The primary treatment for those volunteers who are experiencing vicarious traumatization is to temporarily have them refrain from the volunteer activities that precipitated the condition. It may be very difficult to help volunteers acknowledge that they are experiencing vicarious traumatization, but it’s essential that their supervisor and/or colleagues help them recognize what’s going on.
If they continue to volunteer, their effectiveness will likely be compromised as will their future ability to help. Burnout is the inevitable outcome of unrelieved vicarious traumatization. Once volunteers have reached that point, they will be unable to be helpful and they greatly increase the risk to themselves of physical and/or emotional disorders.
If vicarious traumatization is caught early, a brief break involving rest and recreation may be all that’s needed. If it has been allowed to progress, a longer period of recovery will likely be needed. During that time it will be important for the volunteers to address any of the unhealthy coping mechanisms they may have been utilizing. Treatment for substance abuse may be necessary.

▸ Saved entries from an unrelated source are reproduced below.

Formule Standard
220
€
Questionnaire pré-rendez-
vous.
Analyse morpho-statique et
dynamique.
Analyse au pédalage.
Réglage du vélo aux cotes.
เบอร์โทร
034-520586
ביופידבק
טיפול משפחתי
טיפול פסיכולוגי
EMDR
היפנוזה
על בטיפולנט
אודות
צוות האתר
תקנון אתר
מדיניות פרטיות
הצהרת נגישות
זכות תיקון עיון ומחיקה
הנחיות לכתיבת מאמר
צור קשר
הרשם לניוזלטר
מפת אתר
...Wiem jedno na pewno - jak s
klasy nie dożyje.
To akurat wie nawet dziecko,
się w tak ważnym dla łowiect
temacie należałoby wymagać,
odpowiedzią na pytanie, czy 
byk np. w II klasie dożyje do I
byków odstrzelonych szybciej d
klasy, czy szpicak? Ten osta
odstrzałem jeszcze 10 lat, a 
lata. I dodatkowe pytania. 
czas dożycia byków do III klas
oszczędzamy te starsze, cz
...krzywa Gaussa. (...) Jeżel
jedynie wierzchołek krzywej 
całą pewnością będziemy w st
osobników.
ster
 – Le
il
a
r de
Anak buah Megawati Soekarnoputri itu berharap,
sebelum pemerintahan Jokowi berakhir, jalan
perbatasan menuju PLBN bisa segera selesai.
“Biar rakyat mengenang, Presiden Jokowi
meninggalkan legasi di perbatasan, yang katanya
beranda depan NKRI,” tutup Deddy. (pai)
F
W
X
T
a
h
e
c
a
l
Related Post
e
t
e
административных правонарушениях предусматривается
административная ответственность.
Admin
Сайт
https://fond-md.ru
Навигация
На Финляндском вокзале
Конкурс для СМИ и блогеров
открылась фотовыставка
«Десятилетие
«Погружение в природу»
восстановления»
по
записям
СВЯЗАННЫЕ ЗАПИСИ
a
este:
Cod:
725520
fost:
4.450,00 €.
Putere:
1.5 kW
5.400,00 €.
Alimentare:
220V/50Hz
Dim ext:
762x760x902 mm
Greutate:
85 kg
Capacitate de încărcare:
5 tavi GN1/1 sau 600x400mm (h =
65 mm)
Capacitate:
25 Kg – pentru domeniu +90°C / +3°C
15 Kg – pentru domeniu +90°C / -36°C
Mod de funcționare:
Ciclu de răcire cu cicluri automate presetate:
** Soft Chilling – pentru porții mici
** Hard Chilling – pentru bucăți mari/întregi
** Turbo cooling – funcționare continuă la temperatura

A complete physical examination might well be called for to catch any physiological consequences of vicarious traumatization. Medication for anxiety and/or depression might be called for. Learning to spend time each day in activities geared toward physical, emotional, mental, and spiritual renewal can be helpful.
Eating and sleeping should be regulated before returning to volunteer activities. It might be possible to begin slowly, perhaps in areas not directly involved with people who are currently experiencing pain and distress. This can give the volunteers a sense of being helpful without compromising their well-being.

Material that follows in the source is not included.